(Extracted page text data)
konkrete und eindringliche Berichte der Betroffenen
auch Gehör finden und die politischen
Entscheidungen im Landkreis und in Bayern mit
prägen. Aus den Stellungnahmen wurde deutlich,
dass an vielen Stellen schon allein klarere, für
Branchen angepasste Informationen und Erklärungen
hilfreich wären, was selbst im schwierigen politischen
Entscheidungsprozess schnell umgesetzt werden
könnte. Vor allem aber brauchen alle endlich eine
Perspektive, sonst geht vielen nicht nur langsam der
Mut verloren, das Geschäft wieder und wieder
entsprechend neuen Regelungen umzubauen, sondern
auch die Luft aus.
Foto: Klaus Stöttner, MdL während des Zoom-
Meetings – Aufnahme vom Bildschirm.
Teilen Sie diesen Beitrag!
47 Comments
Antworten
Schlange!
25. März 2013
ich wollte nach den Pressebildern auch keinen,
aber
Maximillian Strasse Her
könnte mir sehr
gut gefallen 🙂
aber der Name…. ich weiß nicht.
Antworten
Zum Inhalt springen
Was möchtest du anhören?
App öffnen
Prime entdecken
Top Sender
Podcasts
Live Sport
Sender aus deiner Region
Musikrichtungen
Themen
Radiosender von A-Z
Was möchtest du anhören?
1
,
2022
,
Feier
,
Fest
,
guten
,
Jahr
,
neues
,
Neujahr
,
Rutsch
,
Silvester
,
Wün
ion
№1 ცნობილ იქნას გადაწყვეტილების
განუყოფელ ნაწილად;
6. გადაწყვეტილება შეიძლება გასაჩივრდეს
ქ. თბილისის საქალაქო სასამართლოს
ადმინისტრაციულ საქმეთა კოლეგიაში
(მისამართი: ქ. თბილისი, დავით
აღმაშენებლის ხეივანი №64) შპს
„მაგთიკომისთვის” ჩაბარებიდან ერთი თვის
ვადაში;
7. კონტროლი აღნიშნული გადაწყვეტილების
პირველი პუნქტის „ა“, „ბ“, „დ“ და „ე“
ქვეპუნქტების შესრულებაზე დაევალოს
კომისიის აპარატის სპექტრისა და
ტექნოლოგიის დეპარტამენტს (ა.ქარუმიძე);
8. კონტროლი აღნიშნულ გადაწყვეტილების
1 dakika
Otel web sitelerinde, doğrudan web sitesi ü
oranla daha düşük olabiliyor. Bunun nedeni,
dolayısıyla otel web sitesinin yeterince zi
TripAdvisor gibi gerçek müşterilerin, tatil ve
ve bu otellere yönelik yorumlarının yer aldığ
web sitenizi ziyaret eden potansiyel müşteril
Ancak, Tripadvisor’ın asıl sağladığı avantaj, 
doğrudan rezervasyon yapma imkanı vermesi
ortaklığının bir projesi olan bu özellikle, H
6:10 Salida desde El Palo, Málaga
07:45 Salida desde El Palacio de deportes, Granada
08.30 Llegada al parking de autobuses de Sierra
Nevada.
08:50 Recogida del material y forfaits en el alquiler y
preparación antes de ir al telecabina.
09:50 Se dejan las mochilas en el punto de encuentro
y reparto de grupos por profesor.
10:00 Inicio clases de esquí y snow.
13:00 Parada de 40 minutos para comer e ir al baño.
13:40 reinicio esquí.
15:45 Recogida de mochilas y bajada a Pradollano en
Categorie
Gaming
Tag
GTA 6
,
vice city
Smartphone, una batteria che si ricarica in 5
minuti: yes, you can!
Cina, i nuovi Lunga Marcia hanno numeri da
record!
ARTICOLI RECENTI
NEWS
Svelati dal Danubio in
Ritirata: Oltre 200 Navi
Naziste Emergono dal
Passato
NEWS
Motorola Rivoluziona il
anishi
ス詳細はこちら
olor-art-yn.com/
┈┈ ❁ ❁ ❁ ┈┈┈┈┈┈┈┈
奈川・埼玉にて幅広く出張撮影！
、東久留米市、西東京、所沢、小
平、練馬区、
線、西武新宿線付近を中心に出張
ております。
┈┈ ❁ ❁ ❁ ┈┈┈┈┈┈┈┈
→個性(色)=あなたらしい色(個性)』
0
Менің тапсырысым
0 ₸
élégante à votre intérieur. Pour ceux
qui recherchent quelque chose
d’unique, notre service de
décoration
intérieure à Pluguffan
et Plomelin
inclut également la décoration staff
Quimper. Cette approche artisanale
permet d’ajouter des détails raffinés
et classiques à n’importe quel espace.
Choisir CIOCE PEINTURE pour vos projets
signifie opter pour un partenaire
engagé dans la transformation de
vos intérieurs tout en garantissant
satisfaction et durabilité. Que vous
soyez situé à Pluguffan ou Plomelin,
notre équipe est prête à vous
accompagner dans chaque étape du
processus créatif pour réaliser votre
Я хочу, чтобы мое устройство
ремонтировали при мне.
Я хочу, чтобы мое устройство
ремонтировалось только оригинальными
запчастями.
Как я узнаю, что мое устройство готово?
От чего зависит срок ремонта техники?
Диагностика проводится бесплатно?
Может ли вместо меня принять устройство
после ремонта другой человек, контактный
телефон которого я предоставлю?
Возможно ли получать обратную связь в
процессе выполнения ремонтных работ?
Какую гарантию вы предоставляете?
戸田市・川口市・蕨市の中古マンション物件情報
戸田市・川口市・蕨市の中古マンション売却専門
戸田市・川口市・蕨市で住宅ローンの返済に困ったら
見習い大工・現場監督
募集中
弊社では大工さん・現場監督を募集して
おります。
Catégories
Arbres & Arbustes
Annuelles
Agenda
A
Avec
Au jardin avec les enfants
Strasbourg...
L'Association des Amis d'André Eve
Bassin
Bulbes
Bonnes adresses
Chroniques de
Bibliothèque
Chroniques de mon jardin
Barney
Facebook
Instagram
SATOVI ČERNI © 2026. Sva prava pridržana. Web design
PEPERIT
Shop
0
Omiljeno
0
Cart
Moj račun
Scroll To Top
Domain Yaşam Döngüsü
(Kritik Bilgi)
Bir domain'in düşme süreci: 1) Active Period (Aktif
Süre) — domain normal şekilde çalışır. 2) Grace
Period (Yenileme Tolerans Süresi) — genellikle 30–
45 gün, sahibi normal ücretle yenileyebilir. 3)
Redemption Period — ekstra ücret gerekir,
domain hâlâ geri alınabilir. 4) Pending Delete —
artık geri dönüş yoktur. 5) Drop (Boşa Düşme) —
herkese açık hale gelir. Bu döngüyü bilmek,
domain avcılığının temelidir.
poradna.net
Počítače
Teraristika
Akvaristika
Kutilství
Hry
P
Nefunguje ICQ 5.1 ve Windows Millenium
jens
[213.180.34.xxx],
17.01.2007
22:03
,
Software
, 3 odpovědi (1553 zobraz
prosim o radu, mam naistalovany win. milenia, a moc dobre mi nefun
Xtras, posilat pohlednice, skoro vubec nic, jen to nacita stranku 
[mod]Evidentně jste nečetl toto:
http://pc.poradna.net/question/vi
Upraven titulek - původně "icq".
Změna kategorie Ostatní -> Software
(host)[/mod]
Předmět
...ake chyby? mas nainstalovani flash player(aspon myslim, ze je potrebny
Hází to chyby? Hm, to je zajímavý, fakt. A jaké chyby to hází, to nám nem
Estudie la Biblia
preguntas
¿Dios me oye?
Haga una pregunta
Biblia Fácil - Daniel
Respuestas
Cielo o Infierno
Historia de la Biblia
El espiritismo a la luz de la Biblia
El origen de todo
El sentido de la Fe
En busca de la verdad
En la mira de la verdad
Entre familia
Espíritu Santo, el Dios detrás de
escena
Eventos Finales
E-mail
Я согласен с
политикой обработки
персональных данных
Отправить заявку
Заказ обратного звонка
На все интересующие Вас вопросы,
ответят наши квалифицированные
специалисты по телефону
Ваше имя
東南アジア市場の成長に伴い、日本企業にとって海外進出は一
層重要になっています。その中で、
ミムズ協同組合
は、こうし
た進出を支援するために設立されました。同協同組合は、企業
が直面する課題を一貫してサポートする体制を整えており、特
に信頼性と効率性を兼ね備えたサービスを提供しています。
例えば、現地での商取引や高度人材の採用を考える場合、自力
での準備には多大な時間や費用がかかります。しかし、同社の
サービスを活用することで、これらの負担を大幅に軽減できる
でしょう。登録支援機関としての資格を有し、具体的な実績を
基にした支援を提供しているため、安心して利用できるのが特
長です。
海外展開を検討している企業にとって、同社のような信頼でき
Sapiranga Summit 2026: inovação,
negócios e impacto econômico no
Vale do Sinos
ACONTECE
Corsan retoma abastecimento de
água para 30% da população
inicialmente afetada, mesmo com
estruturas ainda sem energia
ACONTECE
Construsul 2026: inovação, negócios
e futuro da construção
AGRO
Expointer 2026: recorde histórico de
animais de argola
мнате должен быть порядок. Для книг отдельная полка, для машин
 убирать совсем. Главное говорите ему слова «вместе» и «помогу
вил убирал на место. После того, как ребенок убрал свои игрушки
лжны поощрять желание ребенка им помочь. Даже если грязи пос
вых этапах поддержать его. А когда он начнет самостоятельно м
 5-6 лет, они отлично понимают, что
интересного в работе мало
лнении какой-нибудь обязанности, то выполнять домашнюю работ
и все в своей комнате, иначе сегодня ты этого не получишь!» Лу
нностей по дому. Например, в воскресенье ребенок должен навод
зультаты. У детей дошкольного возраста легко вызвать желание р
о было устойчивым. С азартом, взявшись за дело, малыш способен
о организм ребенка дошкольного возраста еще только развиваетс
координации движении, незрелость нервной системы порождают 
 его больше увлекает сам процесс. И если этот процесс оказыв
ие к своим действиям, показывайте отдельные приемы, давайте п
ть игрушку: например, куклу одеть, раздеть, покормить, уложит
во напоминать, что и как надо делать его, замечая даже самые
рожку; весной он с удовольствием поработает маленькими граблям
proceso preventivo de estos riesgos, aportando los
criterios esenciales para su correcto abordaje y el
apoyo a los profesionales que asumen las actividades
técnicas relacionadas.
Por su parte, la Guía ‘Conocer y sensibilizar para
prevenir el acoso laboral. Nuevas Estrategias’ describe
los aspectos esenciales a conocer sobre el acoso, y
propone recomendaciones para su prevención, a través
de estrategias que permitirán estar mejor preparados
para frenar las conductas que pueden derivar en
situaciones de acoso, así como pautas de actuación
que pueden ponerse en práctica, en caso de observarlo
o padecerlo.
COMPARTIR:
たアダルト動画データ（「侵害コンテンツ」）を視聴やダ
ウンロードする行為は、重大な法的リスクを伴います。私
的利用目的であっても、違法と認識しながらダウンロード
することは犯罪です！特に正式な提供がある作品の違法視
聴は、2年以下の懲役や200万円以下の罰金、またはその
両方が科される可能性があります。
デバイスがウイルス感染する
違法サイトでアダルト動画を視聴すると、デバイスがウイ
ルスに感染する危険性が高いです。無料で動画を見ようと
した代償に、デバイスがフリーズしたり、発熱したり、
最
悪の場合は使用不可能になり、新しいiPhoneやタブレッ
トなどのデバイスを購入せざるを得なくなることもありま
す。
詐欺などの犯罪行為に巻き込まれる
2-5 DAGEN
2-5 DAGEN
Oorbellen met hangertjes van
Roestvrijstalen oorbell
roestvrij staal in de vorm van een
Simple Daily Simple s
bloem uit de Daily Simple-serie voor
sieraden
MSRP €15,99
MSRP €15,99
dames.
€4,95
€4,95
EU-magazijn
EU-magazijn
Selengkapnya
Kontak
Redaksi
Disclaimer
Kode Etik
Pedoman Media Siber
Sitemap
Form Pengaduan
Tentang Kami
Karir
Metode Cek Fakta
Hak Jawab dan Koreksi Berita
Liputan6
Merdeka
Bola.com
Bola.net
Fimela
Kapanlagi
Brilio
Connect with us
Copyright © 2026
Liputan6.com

Problem requirements: Looking at the entries above, report how many of their lines include "ребенка", and add nothing else.

Answer space: 2